INPUT DATA Start Marker
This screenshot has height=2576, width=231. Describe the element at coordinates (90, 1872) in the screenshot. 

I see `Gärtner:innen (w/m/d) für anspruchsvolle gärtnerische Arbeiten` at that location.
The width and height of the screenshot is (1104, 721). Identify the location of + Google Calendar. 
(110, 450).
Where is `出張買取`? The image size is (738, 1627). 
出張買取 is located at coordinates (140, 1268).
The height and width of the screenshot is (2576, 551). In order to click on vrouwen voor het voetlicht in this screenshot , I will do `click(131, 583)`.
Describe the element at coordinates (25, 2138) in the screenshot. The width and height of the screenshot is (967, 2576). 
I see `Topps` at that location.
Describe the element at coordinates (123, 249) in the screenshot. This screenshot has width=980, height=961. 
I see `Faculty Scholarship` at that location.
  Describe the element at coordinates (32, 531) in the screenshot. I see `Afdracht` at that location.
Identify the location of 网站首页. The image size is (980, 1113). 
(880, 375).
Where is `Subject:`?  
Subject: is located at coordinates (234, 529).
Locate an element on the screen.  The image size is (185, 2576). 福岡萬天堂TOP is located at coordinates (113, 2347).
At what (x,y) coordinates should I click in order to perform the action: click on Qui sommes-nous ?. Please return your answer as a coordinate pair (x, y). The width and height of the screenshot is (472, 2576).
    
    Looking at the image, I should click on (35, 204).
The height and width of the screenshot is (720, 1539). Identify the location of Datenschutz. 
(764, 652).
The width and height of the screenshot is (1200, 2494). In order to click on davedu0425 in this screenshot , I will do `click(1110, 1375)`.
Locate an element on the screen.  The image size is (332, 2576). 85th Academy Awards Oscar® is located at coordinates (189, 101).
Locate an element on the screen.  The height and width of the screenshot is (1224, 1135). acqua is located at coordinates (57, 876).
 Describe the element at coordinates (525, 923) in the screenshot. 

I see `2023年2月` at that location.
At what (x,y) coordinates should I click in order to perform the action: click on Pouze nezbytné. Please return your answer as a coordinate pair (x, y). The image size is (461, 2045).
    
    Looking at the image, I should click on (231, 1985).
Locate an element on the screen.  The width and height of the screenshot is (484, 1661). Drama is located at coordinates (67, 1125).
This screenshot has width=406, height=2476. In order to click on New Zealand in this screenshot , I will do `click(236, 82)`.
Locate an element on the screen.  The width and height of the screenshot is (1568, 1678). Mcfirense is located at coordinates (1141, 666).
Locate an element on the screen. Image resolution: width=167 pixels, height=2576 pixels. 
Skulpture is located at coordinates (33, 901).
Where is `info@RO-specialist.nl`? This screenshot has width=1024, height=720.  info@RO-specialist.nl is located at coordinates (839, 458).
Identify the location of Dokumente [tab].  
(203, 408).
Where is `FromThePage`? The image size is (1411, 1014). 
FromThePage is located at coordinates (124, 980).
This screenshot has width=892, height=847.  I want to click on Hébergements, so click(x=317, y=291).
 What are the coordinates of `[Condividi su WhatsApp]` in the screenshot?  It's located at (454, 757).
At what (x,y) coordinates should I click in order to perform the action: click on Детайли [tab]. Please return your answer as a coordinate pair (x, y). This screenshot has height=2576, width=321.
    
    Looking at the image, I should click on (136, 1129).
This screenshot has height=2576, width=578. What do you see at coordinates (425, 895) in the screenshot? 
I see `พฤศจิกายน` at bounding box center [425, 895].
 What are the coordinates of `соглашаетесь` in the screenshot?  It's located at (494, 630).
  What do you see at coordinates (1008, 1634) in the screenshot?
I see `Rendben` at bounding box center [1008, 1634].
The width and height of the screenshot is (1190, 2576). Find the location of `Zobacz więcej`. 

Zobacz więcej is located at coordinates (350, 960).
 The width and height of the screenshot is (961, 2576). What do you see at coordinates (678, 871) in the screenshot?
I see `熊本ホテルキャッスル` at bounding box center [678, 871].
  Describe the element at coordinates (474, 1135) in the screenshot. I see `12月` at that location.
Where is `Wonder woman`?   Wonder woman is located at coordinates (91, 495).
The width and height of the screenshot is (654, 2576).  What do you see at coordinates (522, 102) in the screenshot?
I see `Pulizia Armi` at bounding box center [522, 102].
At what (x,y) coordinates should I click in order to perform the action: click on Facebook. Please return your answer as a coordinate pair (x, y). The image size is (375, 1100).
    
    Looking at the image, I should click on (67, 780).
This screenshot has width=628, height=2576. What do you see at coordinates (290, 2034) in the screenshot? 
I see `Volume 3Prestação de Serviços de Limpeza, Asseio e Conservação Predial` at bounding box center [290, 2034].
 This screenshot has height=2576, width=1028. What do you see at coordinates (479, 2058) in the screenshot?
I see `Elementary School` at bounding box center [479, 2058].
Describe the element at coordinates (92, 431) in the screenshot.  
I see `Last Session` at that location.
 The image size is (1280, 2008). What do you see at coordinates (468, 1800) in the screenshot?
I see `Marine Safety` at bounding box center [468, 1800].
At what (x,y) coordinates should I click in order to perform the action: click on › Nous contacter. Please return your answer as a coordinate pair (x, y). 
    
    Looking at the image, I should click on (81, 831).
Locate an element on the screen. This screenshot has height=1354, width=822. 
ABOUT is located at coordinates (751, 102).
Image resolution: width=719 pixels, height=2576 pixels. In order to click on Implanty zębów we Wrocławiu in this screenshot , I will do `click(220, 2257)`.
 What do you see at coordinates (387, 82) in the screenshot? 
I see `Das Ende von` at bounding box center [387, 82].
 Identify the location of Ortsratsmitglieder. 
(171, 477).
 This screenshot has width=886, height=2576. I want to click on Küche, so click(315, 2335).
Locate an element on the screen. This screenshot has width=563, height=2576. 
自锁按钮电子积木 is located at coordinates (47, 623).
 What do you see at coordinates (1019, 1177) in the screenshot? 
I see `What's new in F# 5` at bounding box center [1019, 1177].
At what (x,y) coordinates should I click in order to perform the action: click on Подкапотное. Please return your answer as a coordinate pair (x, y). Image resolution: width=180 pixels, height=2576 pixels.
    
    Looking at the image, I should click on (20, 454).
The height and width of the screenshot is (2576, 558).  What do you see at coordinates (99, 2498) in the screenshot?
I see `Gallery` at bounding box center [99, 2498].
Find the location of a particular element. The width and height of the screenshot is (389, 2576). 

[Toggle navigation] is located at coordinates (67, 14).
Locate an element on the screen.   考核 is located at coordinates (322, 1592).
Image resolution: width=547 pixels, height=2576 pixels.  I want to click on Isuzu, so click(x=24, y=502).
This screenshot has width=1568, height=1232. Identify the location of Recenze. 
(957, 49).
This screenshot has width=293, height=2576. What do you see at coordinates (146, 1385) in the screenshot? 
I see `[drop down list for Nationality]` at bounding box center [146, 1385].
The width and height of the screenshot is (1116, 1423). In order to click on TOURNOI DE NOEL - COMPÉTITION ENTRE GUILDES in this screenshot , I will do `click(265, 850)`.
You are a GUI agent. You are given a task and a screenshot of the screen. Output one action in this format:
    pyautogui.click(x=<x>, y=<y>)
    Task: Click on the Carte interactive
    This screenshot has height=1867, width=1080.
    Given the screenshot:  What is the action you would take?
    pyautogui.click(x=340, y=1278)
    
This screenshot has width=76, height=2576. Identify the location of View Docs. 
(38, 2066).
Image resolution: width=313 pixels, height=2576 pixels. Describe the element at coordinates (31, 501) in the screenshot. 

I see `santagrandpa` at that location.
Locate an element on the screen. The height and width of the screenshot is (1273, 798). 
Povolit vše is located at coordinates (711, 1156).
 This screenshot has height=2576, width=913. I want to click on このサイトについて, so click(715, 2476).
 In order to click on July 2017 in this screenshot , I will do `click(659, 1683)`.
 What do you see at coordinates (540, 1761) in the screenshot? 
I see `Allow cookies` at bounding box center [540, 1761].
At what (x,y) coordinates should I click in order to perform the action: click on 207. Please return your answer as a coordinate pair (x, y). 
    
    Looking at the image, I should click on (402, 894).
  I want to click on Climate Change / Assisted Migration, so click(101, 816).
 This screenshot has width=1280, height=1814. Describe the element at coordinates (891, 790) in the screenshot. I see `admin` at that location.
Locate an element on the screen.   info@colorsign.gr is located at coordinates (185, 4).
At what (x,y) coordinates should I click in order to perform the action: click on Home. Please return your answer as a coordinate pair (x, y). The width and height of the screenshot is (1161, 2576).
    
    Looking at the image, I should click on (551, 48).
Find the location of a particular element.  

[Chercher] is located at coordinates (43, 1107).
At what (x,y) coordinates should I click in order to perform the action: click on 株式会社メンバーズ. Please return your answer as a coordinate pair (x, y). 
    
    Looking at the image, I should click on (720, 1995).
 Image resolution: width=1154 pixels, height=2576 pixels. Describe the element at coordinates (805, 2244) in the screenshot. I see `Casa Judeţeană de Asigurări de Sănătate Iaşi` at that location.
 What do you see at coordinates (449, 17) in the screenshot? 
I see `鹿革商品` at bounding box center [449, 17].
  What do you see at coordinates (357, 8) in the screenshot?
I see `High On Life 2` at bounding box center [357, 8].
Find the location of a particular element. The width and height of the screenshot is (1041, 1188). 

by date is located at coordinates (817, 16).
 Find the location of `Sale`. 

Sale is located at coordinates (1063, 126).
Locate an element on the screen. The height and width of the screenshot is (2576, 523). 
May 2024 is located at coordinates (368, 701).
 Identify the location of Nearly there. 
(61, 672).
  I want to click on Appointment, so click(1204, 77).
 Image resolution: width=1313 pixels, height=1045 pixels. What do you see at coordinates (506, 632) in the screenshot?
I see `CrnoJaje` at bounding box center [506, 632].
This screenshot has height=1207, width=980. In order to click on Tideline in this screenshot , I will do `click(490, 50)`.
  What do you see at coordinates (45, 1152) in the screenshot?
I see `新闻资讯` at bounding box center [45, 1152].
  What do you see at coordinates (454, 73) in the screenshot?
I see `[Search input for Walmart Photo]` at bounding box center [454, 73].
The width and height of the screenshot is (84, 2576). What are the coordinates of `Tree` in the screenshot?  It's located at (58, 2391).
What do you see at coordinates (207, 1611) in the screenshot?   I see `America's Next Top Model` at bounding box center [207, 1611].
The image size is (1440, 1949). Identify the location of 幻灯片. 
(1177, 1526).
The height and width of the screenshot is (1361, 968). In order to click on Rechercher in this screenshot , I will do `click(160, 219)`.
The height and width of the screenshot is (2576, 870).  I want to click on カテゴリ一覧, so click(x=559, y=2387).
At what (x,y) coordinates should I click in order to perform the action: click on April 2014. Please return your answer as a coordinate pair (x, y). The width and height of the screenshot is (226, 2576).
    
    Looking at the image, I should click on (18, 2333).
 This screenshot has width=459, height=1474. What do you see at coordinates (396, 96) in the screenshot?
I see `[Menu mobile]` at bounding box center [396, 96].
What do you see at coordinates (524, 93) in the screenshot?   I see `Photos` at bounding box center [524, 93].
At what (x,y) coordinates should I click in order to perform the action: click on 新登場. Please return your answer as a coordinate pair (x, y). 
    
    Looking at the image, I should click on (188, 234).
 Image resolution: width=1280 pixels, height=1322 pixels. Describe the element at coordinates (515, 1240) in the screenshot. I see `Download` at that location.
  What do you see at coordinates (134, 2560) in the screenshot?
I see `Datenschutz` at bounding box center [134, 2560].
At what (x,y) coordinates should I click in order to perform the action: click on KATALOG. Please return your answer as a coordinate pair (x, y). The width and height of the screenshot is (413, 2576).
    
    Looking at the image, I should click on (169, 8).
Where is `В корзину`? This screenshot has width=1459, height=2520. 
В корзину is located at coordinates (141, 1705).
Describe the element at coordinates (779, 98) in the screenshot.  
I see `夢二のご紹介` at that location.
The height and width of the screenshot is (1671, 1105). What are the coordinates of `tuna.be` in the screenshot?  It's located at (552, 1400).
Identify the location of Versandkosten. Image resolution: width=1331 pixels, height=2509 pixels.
INPUT DATA End Marker
**TASK ITEM**
Among the records above, only the lines between the line holding "What do you see at coordinates (1019, 1177)" and the line holding "The width and height of the screenshot is (1116, 1423).", inclusive, are to be output, exactly as written.

**EXERCISE SOLUTION**
 What do you see at coordinates (1019, 1177) in the screenshot? 
I see `What's new in F# 5` at bounding box center [1019, 1177].
At what (x,y) coordinates should I click in order to perform the action: click on Подкапотное. Please return your answer as a coordinate pair (x, y). Image resolution: width=180 pixels, height=2576 pixels.
    
    Looking at the image, I should click on (20, 454).
The height and width of the screenshot is (2576, 558).  What do you see at coordinates (99, 2498) in the screenshot?
I see `Gallery` at bounding box center [99, 2498].
Find the location of a particular element. The width and height of the screenshot is (389, 2576). 

[Toggle navigation] is located at coordinates (67, 14).
Locate an element on the screen.   考核 is located at coordinates (322, 1592).
Image resolution: width=547 pixels, height=2576 pixels.  I want to click on Isuzu, so click(x=24, y=502).
This screenshot has width=1568, height=1232. Identify the location of Recenze. 
(957, 49).
This screenshot has width=293, height=2576. What do you see at coordinates (146, 1385) in the screenshot? 
I see `[drop down list for Nationality]` at bounding box center [146, 1385].
The width and height of the screenshot is (1116, 1423). In order to click on TOURNOI DE NOEL - COMPÉTITION ENTRE GUILDES in this screenshot , I will do `click(265, 850)`.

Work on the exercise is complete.